Earlier this week American submitted a Freedom of Information request for communications between Chicago Mayor Rahm Emanuel, his aides, and United Airlines. American believed that United’s threat to move its headquarters from Chicago resulted in the airline being awarded five additional gates at O’hare as part of the airport’s $8.5M expansion plan. The Chicago Sun Times saw a copy of American’s request and noted that it was very wide-ranging, including all communications between October 1, 2015 and December 1, 2016.
Mike Minerva, American’s vice president of government and airport affairs, said the carrier needed to review these documents to determine “why Emanuel cut an 11th-hour deal to award five more gates to United.”
“We want to know if we’re getting a fair shake here and being allowed to grow,” Minerva said Tuesday. “The coordinated resistance by the city and United to our request for three gates — to build gates already approved as part of the plan, but build them sooner — feeds our concern that there’s an agreement not to allow us to grow.” “What did United give the city for that? What were the understandings and how do those affect American and our future here in the city. . . . We fear that the city has basically chosen United as the airline that it wants to do business with here more than American,” Minerva said. “We were negotiating this multibillion-dollar lease and it all flipped like a switch. . . . It’s premature for us to say whether we’re gonna sue or not sue because we don’t know what happened.”
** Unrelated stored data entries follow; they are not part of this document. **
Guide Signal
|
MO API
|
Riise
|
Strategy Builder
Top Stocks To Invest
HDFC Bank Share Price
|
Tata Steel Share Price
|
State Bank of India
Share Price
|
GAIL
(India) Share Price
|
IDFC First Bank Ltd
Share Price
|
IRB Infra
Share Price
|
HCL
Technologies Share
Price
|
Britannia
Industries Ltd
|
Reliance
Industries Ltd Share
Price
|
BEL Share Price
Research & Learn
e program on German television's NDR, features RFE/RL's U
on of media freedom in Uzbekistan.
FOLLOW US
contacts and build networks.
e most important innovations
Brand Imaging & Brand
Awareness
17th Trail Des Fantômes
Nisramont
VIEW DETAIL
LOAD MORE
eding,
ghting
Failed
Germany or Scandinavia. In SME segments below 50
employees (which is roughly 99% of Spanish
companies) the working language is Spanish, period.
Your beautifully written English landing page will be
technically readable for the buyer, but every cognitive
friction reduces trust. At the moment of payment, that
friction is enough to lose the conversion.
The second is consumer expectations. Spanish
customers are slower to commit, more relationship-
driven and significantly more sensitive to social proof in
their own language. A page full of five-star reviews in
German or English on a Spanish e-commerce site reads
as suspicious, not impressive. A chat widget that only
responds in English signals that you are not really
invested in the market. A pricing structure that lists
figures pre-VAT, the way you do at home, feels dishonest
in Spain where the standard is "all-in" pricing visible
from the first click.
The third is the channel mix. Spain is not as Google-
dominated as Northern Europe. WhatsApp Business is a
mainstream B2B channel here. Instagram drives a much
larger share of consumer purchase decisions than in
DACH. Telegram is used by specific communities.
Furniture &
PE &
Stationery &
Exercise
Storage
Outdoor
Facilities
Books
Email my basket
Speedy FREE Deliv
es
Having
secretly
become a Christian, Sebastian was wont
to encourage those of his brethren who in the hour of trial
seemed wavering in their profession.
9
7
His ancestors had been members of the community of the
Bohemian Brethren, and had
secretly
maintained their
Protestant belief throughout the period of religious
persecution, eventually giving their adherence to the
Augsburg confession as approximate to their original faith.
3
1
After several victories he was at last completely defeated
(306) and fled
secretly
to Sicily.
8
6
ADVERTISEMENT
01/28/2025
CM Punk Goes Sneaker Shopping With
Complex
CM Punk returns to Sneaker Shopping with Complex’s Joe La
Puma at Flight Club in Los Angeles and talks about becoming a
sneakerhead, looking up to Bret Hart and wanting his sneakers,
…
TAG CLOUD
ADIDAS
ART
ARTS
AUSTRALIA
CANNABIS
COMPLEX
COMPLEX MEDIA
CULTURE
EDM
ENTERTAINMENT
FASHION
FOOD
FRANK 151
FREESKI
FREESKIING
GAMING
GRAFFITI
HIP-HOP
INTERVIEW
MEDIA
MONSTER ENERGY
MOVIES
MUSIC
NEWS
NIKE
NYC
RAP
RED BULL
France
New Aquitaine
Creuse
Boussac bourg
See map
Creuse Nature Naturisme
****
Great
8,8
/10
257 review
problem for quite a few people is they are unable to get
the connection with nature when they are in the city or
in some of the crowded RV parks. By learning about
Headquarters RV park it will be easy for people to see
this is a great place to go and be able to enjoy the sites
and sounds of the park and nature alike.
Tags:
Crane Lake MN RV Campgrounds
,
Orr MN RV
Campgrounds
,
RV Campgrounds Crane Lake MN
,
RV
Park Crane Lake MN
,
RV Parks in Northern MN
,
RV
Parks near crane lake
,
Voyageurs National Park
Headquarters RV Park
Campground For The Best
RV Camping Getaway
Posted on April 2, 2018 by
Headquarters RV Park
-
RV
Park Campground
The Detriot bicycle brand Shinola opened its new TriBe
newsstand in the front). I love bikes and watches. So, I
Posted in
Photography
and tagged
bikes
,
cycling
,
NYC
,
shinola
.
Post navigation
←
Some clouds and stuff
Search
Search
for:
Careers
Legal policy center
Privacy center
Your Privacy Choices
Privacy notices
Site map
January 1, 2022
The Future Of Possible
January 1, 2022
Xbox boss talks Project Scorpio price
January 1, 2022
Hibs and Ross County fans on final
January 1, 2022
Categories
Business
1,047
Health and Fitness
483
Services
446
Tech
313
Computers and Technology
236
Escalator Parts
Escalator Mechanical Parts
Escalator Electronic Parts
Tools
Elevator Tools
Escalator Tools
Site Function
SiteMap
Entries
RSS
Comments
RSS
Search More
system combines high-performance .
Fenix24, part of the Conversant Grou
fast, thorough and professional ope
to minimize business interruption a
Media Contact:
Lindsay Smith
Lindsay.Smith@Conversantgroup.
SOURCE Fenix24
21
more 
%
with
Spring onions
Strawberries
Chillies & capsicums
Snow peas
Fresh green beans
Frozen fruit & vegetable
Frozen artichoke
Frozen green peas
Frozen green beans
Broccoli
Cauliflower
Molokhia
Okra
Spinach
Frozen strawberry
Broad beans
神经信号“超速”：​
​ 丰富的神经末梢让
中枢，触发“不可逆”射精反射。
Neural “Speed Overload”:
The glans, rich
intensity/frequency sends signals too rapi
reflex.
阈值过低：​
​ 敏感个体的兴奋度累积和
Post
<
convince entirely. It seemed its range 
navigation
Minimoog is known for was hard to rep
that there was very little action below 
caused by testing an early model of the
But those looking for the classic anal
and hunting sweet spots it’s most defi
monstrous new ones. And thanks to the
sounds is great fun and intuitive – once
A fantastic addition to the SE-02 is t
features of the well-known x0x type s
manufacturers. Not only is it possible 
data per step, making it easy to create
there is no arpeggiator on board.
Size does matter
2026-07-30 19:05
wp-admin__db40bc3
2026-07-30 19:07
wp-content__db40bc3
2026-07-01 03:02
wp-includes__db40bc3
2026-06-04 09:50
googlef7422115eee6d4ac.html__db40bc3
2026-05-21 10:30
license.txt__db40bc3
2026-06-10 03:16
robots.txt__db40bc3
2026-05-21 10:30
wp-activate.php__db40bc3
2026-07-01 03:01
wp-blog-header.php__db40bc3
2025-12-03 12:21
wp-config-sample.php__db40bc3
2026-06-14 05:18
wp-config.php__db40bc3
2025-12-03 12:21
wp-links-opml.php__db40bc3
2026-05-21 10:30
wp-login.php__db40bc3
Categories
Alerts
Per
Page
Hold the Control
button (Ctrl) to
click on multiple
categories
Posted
Both City Hall and United were adamant that no threat was every made – “We never threatened to leave Chicago or move the corporate headquarters, nor did we ever discuss it.”
Chicago’s Aviation Committee was set to sign-off on the new lease and the expansion plan yesterday without American’s approval, but they received it last minute! The Mayor and City agreed to speed up construction on 3 common use gates that will be available to any airline including American. American said the updated terms “position the airline to compete and thrive in the city and will allow AA to continue to invest and grow in Chicago long-term.”